Monday morning the sky was black with clouds when the men lined up for roll call. The air was chill and moist, and lightning split the sky. The dark pines swayed in the wind, and a few drops of water made wet dimples in the dust. A great thunderhead was moving in from the Gulf. The wind blew clouds of dust across the grounds, and a straw hat was whipped from someone’s head and swept end over end until it hit the wire fence and could go no farther. The captain and the guards had their slickers on. Some of the men asked to go back to the barracks and get their coats. A clap of thunder sounded directly overhead.
At ten o’clock the sky became storm-black and the rains came down. The men were working in the ditch, and the water drummed on the roofs of the trucks and ran off onto the ground and flowed into the dry and cracked earth. The men couldn’t see farther away than the trees because of the steel-gray sheet of water. The ground turned to mud, and large pools formed and drained off into the irrigation ditch. The clay embankment washed away and the men worked in water up to their knees. They tripped over one another and lost their tools, groped for them, and tried to climb out of the ditch, sliding back down into the water again. They threw shovel loads of soggy clay up on the sides to rebuild the embankment, but the water washed it back in the ditch. Three pumps were brought in and set on the bottom, and the rubber hoses drained the water over the top of the embankment, but the waterline continued to rise. Only one handle of the wheelbarrow could be seen. The rain drove coldly into the men’s skin like needles. The water was red and rising higher. The pumps clogged with clay and ceased to work. Half the men had lost their tools and were trying to pull themselves out of the ditch by the roots protruding from the sides. The guards couldn’t tell which men belonged to which gang in the confusion. Evans stood on the embankment with the rain streaming off his helmet and slicker, shouting down at gang five. Farther down the ditch a wall of dirt caved in from one of the sides and the water poured through the opening.

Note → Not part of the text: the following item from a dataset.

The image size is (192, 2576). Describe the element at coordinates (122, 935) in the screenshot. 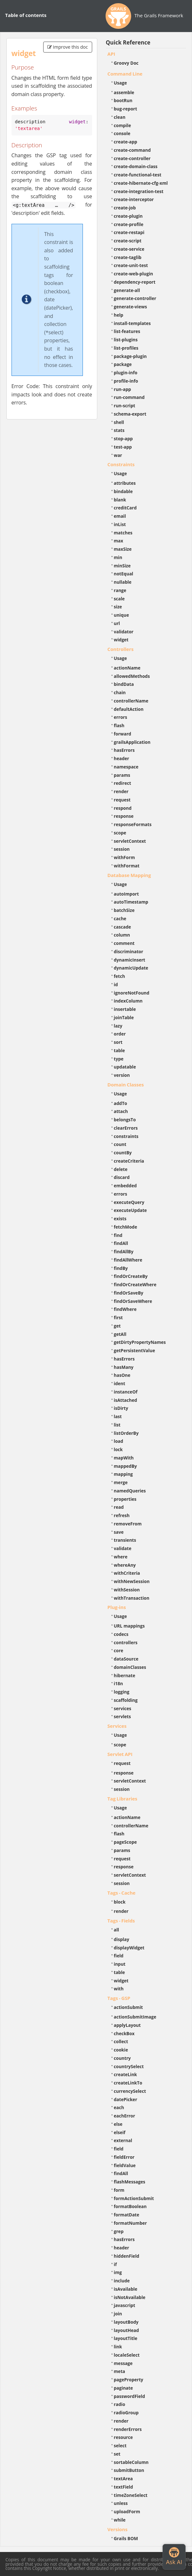

I see `column` at that location.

The work captain walked up and down the line blowing his whistle for the guards to reassemble their gangs and to get them into the trucks. The men who still had their tools threw them up out of the ditch and started pushing one another up after them.
“Let’s go, let’s go. Everybody in the trucks,” Evans said.
“I can’t get up,” Benoit said through the rain.
“You ain’t in my gang. Get out of the way,” Evans said.
“Where’s gang three?”
“How do I know? Get out of the way and let my men up.”
“Quit pushing,” someone said.
“You dumb bastard. You knocked my hat in the water,” another said.
“Gang five up here,” Evans shouted.
“Help Claxton up.”
“Grab hold of a root, Daddy.”
Avery, Toussaint, and Brother Samuel pushed him up by his legs. His hands reached the top of the ditch, and then he fell backwards into the water and went under. He sat up with just his head and shoulders showing. His gray hair was matted with clay.
“Try it again.”
“Gang five over here,” Evans shouted. “Get the hell out of here, Benoit.”
“I can’t find my gang.”
“Where’s Rainack?” another inmate said.
“Down at the other end,” Evans said.
“Stop shoving, for Christ’s sake.”
“Let me get on your shoulders.”
“Cut it out.”
They pushed Daddy Claxton up the side until he could get his stomach over and make the rest of it with his elbows and knees.
“Who’s next?” Toussaint said.
“I’ll go,” Benoit said.
“Where’s Jeffry and Billy Jo?”
“They went fishing,” LeBlanc said.
“Benoit, I told you to find your own gang,” Evans said, the rain beating against his cork sun helmet.
“I don’t know where it is.”
“Let Brother Samuel go,” Toussaint said.
Toussaint made a foot-step with his hands and they boosted Samuel up the embankment. He crawled over the top.